According to the results shown in Table 1, in Examples 1 to 11, the etching depth was in the range of 50 to 1400 ° and the polishing rate was in the range of 50 to 1400 °, although there was a difference depending on the type of polyvalent metal ion and its concentration. There is no correlation with
It can be seen that the polishing was performed at a sufficient speed of 800 to 2400 ° / min. In addition, no or little corrosion was observed, indicating that there was almost no problem. Further, Example 1
In No. 2, the etching depth was 200 °, the polishing rate was 600 ° / min, and it was found that the polishing rate was sufficiently high and no corrosion occurred even if polyvalent metal ions were not contained. . On the other hand, in Comparative Examples 1 and 2, although the polishing can be performed at a sufficient speed, it can be seen that the etching depth is large and the corrosion is large.

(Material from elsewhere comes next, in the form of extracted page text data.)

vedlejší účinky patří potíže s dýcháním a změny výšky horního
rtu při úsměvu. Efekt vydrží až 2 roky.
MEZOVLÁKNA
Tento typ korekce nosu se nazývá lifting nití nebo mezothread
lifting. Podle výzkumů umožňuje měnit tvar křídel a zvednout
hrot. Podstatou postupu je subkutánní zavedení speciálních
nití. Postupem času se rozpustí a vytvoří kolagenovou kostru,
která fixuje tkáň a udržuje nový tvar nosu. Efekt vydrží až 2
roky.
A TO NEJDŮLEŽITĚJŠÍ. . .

FIG. 1 shows the correlation between the immersion time of the aqueous dispersions of Example 8 and Comparative Example 1 and the etching depth. According to FIG. 1, it can be seen that in Example 8, the etching proceeds gently, and is 100 ° even after 30 minutes. On the other hand, in Comparative Example 1, the etching progressed at a considerable speed, and reached a depth of 3000 ° after 30 minutes. Therefore, as described above, the surface of the metal layer after polishing is severely corroded, and although it can be polished, it is not practical.

[0031]

When the metal layer such as a film to be processed of a semiconductor device is polished using the aqueous dispersion for chemical mechanical polishing of the first and second inventions as an abrasive, the polishing rate is high and the surface to be polished is scratched. Does not occur. In particular, when the specific oxide of the fourth invention is used, it is safe because it does not contain heavy metals, and its decomposition products are also harmless.

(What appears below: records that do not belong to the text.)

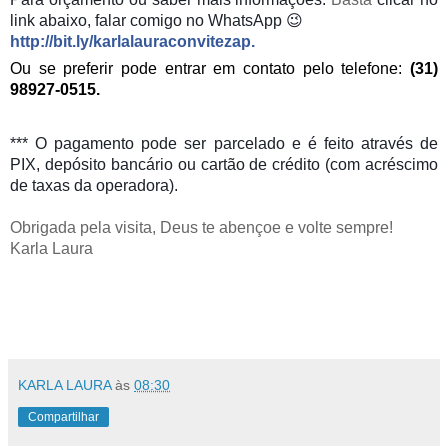
link abaixo, falar comigo no WhatsApp 😉
http://bit.ly/karlalauraconvitezap
.
Ou se preferir pode entrar em contato pelo telefone:
(31)
98927-0515.
*** O pagamento pode ser parcelado e é feito através de
PIX, depósito bancário ou cartão de crédito (com acréscimo
de taxas da operadora).
Obrigada pela visita, Deus te abençoe e volte sempre!
Karla Laura
KARLA LAURA
às
08:30
Compartilhar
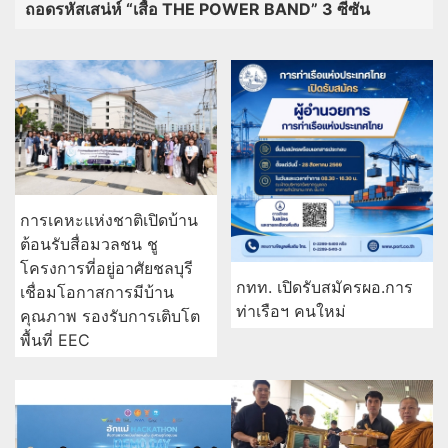
ถอดรหัสเสน่ห์ “เสื้อ THE POWER BAND” 3 ซีซัน
การเคหะแห่งชาติเปิดบ้าน
ต้อนรับสื่อมวลชน ชู
โครงการที่อยู่อาศัยชลบุรี
กทท. เปิดรับสมัครผอ.การ
เชื่อมโอกาสการมีบ้าน
ท่าเรือฯ คนใหม่
คุณภาพ รองรับการเติบโต
พื้นที่ EEC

[Brief description of the drawings]

FIG. 1 is a graph showing a correlation between an immersion time and an etching amount in Example 8 and Comparative Example 1.

──────────────────────────────────────────────────の Continued on the front page (51) Int.Cl. ⁷ Identification symbol FI Theme coat ゛ (Reference) // C09K 3/14 550 C09K 3/14 550E 550H 550M (72) Inventor Masayuki Motonari Tsukiji, Chuo-ku, Tokyo 2-11-11 24 Inside JSR Co., Ltd. (72) Inventor Akira Iio 2-11-24 Tsukiji, Chuo-ku, Tokyo FSR Inside JSR Co., Ltd. 3C058 AA07 CA01 CB01 CB02 CB03 CB10 DA02 DA12 DA17 4K057 WA11 WB04 WB05 WB08 WB15 WE02 WE03 WE08 WE11 WE13 WE14 WE25 WE30 WG03 WG04 WN01 5F043 AA24 AA26 BB16 BB18 DD16

Claims (4)

[Claims] 1. An etching agent containing an oxidizing agent, abrasive grains having an average particle diameter of 0.01 to 3 μm, and water, and having an etching depth of 2000 ° or less when brought into contact with the metal layer for 30 minutes. An aqueous dispersion for chemical mechanical polishing, which is used for polishing a metal layer. 2. A metal layer containing polyvalent metal ions, an oxidizing agent, an acid, abrasive grains having an average particle diameter of 0.01 to 3 μm, and water.
An aqueous dispersion for chemical mechanical polishing, wherein the metal layer has an etching depth of 2000 ° or less when contacted for 0 minutes, and is used for polishing the metal layer. 3. The method according to claim 2, wherein the polyvalent metal ion is aluminum,
The chemical mechanical polishing aqueous dispersion according to claim 2, wherein the dispersion is at least one metal ion selected from titanium, chromium, manganese, iron, copper, zinc, tin, and cerium, and has a concentration of 3 to 3000 ppm. 4. The chemical mechanical polishing aqueous dispersion according to claim 1, wherein the oxidizing agent is at least one selected from hydrogen peroxide and a water-soluble organic peroxide. body.